Top of DATA UNDER STUDY

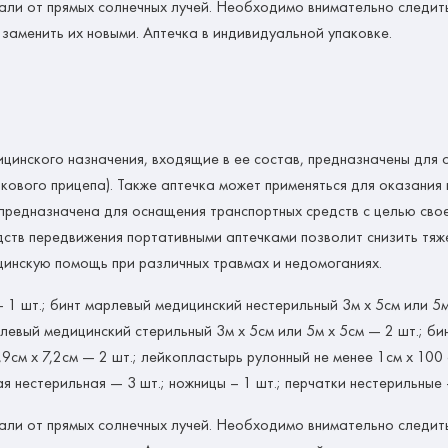
дали от прямых солнечных лучей. Необходимо внимательно следит
 заменить их новыми. Аптечка в индивидуальной упаковке.
инского назначения, входящие в ее состав, предназначены для
кового прицепа). Также аптечка может применяться для оказани
предназначена для оснащения транспортных средств с целью св
ств передвижения портативными аптечками позволит снизить тяж
инскую помощь при различных травмах и недомоганиях.
 1 шт.; бинт марлевый медицинский нестерильный 3м х 5см или 5м
рлевый медицинский стерильный 3м х 5см или 5м х 5см — 2 шт.; б
9см х 7,2см — 2 шт.; лейкопластырь рулонный не менее 1см х 100
 нестерильная — 3 шт.; ножницы – 1 шт.; перчатки нестерильные –
дали от прямых солнечных лучей. Необходимо внимательно следит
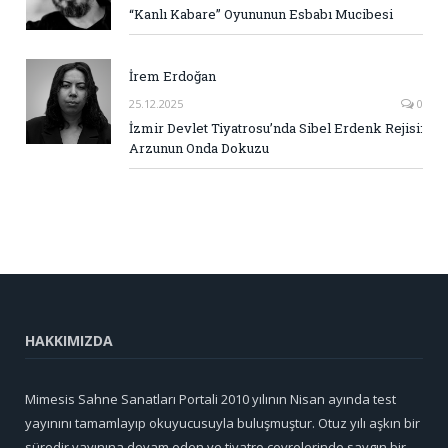
“Kanlı Kabare” Oyununun Esbabı Mucibesi
İrem Erdoğan
25.12.2025
0
İzmir Devlet Tiyatrosu’nda Sibel Erdenk Rejisi:
Arzunun Onda Dokuzu
HAKKIMIZDA
Mimesis Sahne Sanatları Portali 2010 yılının Nisan ayında test
yayınını tamamlayıp okuyucusuyla buluşmuştur. Otuz yılı aşkın bir
süredir yayınına devam eden ve tiyatro çevrelerinde saygın bir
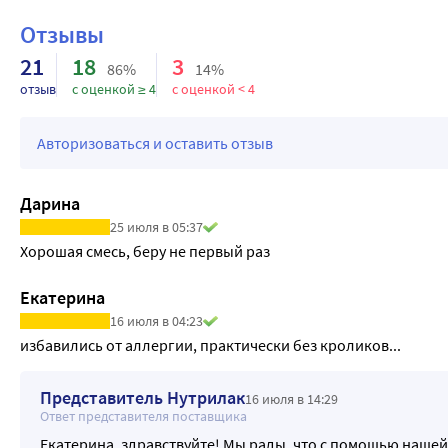
Отзывы
21
18
3
86%
14%
отзыв
с оценкой ≥ 4
с оценкой < 4
Авторизоваться и оставить отзыв
Дарина
25 июля в 05:37
Хорошая смесь, беру не первый раз
Екатерина
16 июля в 04:23
избавились от аллергии, практически без кроликов...
Представитель Нутрилак
16 июля в 14:29
Ответ представителя поставщика
Екатерина, здравствуйте! Мы рады, что с помощью наше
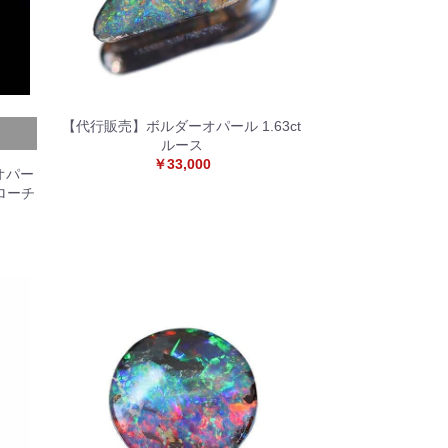
【代行販売】ボルダーオパール 1.63ct
ルース
￥33,000
クオパー
ブローチ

Bottom of DATA UNDER STUDY

REQUIREMENT:
Would you please copy every line in the data that contains the word "Екатерина"?

REPLY TO THE EXERCISE:
Екатерина
Екатерина, здравствуйте! Мы рады, что с помощью наше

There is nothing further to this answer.